» Your assignment:
All of the records shown below need to be copied with no differences.

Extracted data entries
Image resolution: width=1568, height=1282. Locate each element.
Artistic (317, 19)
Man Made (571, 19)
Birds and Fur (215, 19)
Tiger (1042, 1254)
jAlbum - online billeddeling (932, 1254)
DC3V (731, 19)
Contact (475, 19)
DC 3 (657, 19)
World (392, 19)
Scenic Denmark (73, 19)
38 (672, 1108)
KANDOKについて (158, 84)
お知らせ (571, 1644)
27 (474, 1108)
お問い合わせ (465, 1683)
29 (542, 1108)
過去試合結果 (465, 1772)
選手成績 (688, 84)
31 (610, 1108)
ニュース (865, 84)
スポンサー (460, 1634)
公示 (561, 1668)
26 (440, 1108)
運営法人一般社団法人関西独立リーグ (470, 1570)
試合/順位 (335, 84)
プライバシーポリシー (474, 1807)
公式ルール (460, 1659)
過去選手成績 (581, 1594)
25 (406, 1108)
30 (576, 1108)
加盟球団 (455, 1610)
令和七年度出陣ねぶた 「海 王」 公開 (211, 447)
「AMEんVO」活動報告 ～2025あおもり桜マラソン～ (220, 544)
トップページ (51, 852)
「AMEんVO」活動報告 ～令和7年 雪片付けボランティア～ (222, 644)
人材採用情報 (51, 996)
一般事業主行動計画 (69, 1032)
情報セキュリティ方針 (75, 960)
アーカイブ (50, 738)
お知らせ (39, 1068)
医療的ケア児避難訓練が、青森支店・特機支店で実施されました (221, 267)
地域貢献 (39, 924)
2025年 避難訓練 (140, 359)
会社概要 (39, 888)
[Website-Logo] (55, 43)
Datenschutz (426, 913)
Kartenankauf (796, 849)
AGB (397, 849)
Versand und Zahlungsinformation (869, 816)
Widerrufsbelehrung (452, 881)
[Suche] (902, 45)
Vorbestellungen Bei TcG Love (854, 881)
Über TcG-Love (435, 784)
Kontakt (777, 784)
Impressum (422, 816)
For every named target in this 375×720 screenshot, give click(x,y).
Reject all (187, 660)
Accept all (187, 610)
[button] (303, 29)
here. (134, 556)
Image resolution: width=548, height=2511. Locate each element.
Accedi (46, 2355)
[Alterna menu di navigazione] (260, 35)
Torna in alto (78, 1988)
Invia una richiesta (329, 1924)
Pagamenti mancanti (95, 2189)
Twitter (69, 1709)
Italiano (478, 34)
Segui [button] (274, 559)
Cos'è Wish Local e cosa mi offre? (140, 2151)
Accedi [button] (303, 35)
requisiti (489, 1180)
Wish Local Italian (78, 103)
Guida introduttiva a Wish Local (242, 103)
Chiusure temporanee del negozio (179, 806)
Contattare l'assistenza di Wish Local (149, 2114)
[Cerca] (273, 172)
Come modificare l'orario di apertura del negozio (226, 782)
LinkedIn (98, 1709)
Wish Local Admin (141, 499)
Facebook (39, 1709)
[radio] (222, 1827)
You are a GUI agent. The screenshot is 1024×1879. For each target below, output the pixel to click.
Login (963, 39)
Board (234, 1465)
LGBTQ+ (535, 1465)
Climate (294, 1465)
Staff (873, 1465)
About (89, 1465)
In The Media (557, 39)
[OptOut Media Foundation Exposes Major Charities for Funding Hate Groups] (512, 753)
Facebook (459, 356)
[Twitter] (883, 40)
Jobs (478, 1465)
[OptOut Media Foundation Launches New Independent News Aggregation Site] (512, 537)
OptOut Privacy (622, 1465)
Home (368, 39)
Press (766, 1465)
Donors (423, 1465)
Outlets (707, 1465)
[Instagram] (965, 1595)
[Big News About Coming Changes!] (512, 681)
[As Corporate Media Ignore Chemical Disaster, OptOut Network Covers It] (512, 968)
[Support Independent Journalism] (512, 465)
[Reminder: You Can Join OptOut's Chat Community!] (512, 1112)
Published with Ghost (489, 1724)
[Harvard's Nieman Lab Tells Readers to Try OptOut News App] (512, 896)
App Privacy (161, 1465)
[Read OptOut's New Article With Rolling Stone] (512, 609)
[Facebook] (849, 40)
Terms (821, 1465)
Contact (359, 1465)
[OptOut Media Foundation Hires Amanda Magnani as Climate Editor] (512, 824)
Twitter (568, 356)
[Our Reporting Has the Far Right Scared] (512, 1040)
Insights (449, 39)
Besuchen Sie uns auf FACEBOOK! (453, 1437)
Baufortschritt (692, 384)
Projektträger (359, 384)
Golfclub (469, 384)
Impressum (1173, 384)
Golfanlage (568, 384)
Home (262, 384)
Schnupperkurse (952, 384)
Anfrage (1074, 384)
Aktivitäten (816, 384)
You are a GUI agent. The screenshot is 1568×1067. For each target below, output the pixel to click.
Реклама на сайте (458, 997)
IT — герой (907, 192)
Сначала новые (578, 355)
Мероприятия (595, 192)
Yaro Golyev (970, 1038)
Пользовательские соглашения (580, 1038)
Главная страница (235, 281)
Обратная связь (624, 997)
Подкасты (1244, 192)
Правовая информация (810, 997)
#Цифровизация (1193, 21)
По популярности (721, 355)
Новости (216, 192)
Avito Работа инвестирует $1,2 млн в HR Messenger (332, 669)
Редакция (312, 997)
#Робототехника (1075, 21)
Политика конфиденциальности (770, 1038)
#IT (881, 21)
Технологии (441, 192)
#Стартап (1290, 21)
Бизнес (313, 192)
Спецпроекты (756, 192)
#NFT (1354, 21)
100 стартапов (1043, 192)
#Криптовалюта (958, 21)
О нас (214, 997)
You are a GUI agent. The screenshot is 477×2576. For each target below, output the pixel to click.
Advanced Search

» Answer box:
Image resolution: width=1568, height=1282. Locate each element.
Artistic (317, 19)
Man Made (571, 19)
Birds and Fur (215, 19)
Tiger (1042, 1254)
jAlbum - online billeddeling (932, 1254)
DC3V (731, 19)
Contact (475, 19)
DC 3 (657, 19)
World (392, 19)
Scenic Denmark (73, 19)
38 (672, 1108)
KANDOKについて (158, 84)
お知らせ (571, 1644)
27 (474, 1108)
お問い合わせ (465, 1683)
29 (542, 1108)
過去試合結果 (465, 1772)
選手成績 (688, 84)
31 (610, 1108)
ニュース (865, 84)
スポンサー (460, 1634)
公示 (561, 1668)
26 (440, 1108)
運営法人一般社団法人関西独立リーグ (470, 1570)
試合/順位 (335, 84)
プライバシーポリシー (474, 1807)
公式ルール (460, 1659)
過去選手成績 (581, 1594)
25 (406, 1108)
30 (576, 1108)
加盟球団 (455, 1610)
令和七年度出陣ねぶた 「海 王」 公開 (211, 447)
「AMEんVO」活動報告 ～2025あおもり桜マラソン～ (220, 544)
トップページ (51, 852)
「AMEんVO」活動報告 ～令和7年 雪片付けボランティア～ (222, 644)
人材採用情報 (51, 996)
一般事業主行動計画 (69, 1032)
情報セキュリティ方針 (75, 960)
アーカイブ (50, 738)
お知らせ (39, 1068)
医療的ケア児避難訓練が、青森支店・特機支店で実施されました (221, 267)
地域貢献 (39, 924)
2025年 避難訓練 (140, 359)
会社概要 (39, 888)
[Website-Logo] (55, 43)
Datenschutz (426, 913)
Kartenankauf (796, 849)
AGB (397, 849)
Versand und Zahlungsinformation (869, 816)
Widerrufsbelehrung (452, 881)
[Suche] (902, 45)
Vorbestellungen Bei TcG Love (854, 881)
Über TcG-Love (435, 784)
Kontakt (777, 784)
Impressum (422, 816)
For every named target in this 375×720 screenshot, give click(x,y).
Reject all (187, 660)
Accept all (187, 610)
[button] (303, 29)
here. (134, 556)
Image resolution: width=548, height=2511. Locate each element.
Accedi (46, 2355)
[Alterna menu di navigazione] (260, 35)
Torna in alto (78, 1988)
Invia una richiesta (329, 1924)
Pagamenti mancanti (95, 2189)
Twitter (69, 1709)
Italiano (478, 34)
Segui [button] (274, 559)
Cos'è Wish Local e cosa mi offre? (140, 2151)
Accedi [button] (303, 35)
requisiti (489, 1180)
Wish Local Italian (78, 103)
Guida introduttiva a Wish Local (242, 103)
Chiusure temporanee del negozio (179, 806)
Contattare l'assistenza di Wish Local (149, 2114)
[Cerca] (273, 172)
Come modificare l'orario di apertura del negozio (226, 782)
LinkedIn (98, 1709)
Wish Local Admin (141, 499)
Facebook (39, 1709)
[radio] (222, 1827)
You are a GUI agent. The screenshot is 1024×1879. For each target below, output the pixel to click.
Login (963, 39)
Board (234, 1465)
LGBTQ+ (535, 1465)
Climate (294, 1465)
Staff (873, 1465)
About (89, 1465)
In The Media (557, 39)
[OptOut Media Foundation Exposes Major Charities for Funding Hate Groups] (512, 753)
Facebook (459, 356)
[Twitter] (883, 40)
Jobs (478, 1465)
[OptOut Media Foundation Launches New Independent News Aggregation Site] (512, 537)
OptOut Privacy (622, 1465)
Home (368, 39)
Press (766, 1465)
Donors (423, 1465)
Outlets (707, 1465)
[Instagram] (965, 1595)
[Big News About Coming Changes!] (512, 681)
[As Corporate Media Ignore Chemical Disaster, OptOut Network Covers It] (512, 968)
[Support Independent Journalism] (512, 465)
[Reminder: You Can Join OptOut's Chat Community!] (512, 1112)
Published with Ghost (489, 1724)
[Harvard's Nieman Lab Tells Readers to Try OptOut News App] (512, 896)
App Privacy (161, 1465)
[Read OptOut's New Article With Rolling Stone] (512, 609)
[Facebook] (849, 40)
Terms (821, 1465)
Contact (359, 1465)
[OptOut Media Foundation Hires Amanda Magnani as Climate Editor] (512, 824)
Twitter (568, 356)
[Our Reporting Has the Far Right Scared] (512, 1040)
Insights (449, 39)
Besuchen Sie uns auf FACEBOOK! (453, 1437)
Baufortschritt (692, 384)
Projektträger (359, 384)
Golfclub (469, 384)
Impressum (1173, 384)
Golfanlage (568, 384)
Home (262, 384)
Schnupperkurse (952, 384)
Anfrage (1074, 384)
Aktivitäten (816, 384)
You are a GUI agent. The screenshot is 1568×1067. For each target below, output the pixel to click.
Реклама на сайте (458, 997)
IT — герой (907, 192)
Сначала новые (578, 355)
Мероприятия (595, 192)
Yaro Golyev (970, 1038)
Пользовательские соглашения (580, 1038)
Главная страница (235, 281)
Обратная связь (624, 997)
Подкасты (1244, 192)
Правовая информация (810, 997)
#Цифровизация (1193, 21)
По популярности (721, 355)
Новости (216, 192)
Avito Работа инвестирует $1,2 млн в HR Messenger (332, 669)
Редакция (312, 997)
#Робототехника (1075, 21)
Политика конфиденциальности (770, 1038)
#IT (881, 21)
Технологии (441, 192)
#Стартап (1290, 21)
Бизнес (313, 192)
Спецпроекты (756, 192)
#NFT (1354, 21)
100 стартапов (1043, 192)
#Криптовалюта (958, 21)
О нас (214, 997)
You are a GUI agent. The screenshot is 477×2576. For each target below, output the pixel to click.
Advanced Search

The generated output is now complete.